Alex Kennedy: Loyal Sidekick

(Finally something new. Woohoo! New character, at least for those of you that haven't been following my new project Full Sail. More information about Alex can be found there. This is also crossposted there, I just wanted to put something here to prove that I really have been writing.)

He thinks he can save everyone.

He always thinks he can just go out and take on the world, put himself up against the most impossible of obstacles, and come out not only in one piece, but with a rescued victim or two in tow.

When is it that he will realize that he can't always be the hero, the savior? Is it going to take until someone cuts him down? Am I, his closest friend, going to have to stand here and watch him crumble when that adversary finally arrives that he doesn't know how to defeat? He isn't invincible, no matter how much he tries to convince himself he is, or even how much I'd like to think he is…
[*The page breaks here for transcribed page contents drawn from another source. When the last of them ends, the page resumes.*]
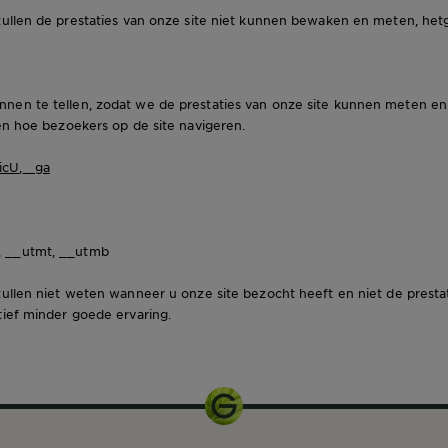
llen de prestaties van onze site niet kunnen bewaken en meten, het
nen te tellen, zodat we de prestaties van onze site kunnen meten en
ien hoe bezoekers op de site navigeren.
icU
,
_ga
, __utmt, __utmb
llen niet weten wanneer u onze site bezocht heeft en niet de prest
tief minder goede ervaring.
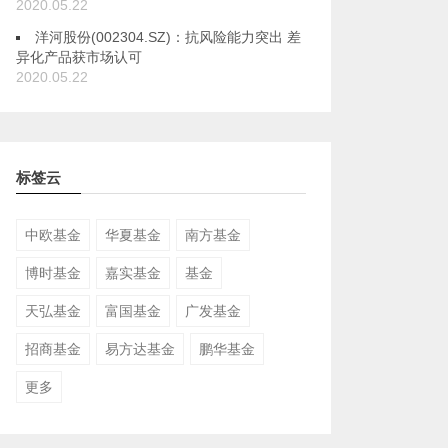
2020.05.22
洋河股份(002304.SZ)：抗风险能力突出 差
异化产品获市场认可
2020.05.22
标签云
中欧基金
华夏基金
南方基金
博时基金
嘉实基金
基金
天弘基金
富国基金
广发基金
招商基金
易方达基金
鹏华基金
更多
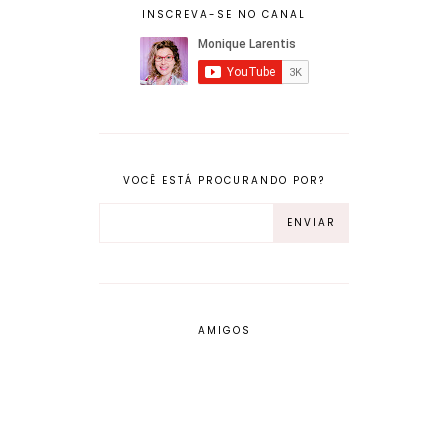
INSCREVA-SE NO CANAL
VOCÊ ESTÁ PROCURANDO POR?
AMIGOS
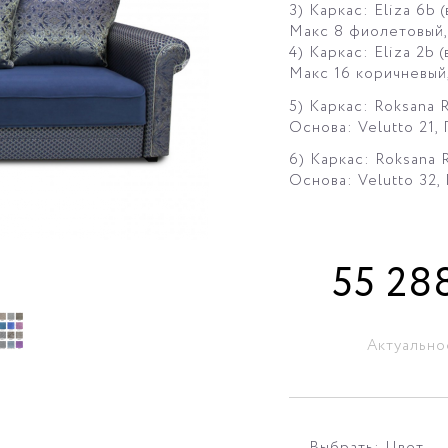
3) Каркас: Eliza 6b 
Макс 8 фиолетовый, 
4) Каркас: Eliza 2b 
Макс 16 коричневый,
5) Каркас: Roksana 
Основа: Velutto 21,
6) Каркас: Roksana 
Основа: Velutto 32,
55 28
Актуально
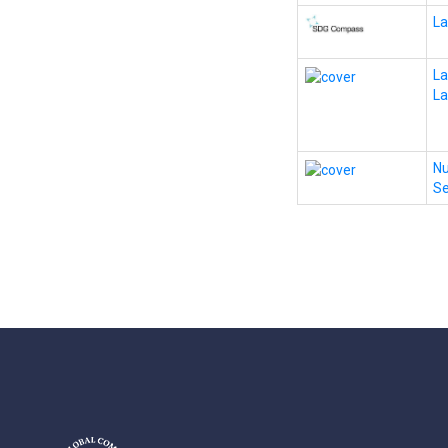
La
La
La
Nu
Se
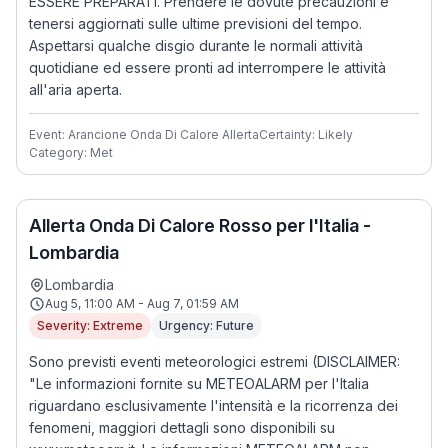
ESSERE PREPARATI. Prendere le dovute precauzioni e
tenersi aggiornati sulle ultime previsioni del tempo.
Aspettarsi qualche disgio durante le normali attività
quotidiane ed essere pronti ad interrompere le attività
all'aria aperta.
Event: Arancione Onda Di Calore Allerta
Certainty: Likely
Category: Met
Allerta Onda Di Calore Rosso per l'Italia -
Lombardia
Lombardia
Aug 5, 11:00 AM - Aug 7, 01:59 AM
Severity: Extreme
Urgency: Future
Sono previsti eventi meteorologici estremi (DISCLAIMER:
"Le informazioni fornite su METEOALARM per l'Italia
riguardano esclusivamente l'intensità e la ricorrenza dei
fenomeni, maggiori dettagli sono disponibili su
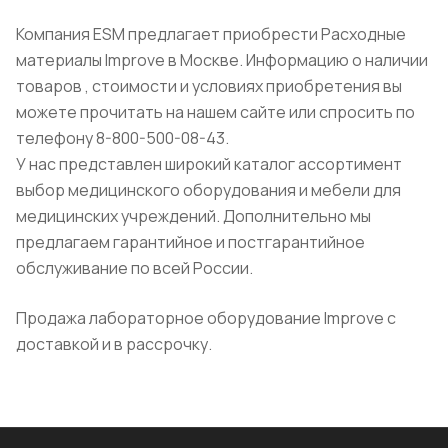
Компания ESM предлагает приобрести Расходные
материалы Improve в Москве. Информацию о наличии
товаров , стоимости и условиях приобретения вы
можете прочитать на нашем сайте или спросить по
телефону 8-800-500-08-43.
У нас представлен широкий каталог ассортимент
выбор медицинского оборудования и мебели для
медицинских учреждений. Дополнительно мы
предлагаем гарантийное и постгарантийное
обслуживание по всей России.
Продажа лабораторное оборудование Improve с
доставкой и в рассрочку.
But somehow I admire that goddamn stupidity of his. He's so strong, so righteous. He knows what he stands for, he knows what he wants…God, this is the year 2002 and the only word I can use to describe him is noble. You don't find noble people anymore.

But now he is starting to crumble. Slowly, yeah, and in a way that no one else would notice, maybe not even himself, but he's crumbling nonetheless. I see it in his eyes every single time he looks at Gil and Jessica; something is dying in him, something he never even knew existed…

It's the last thing I ever imagined he would break over, of course: a girl. Because when he decided to fall for someone it had to be the one person he couldn't have. Jessica. Of all the things to finally break, it had to be his heart. And maybe that's why it's so painful to watch him; it's the last thing I ever expected to happen to him. To Horacio, whose only love is duty and whose sweetheart is the Greeneville.

I wish I could say I was overreacting…maybe I am. All I know is that I've never seen him this dejected, this lost and it's worrying the hell out of me. It isn't him.

But he's still Horacio, isn't he? Which means he'll be fine. He'll get over it. He has to.

Because I'm not ready to watch him crumble yet.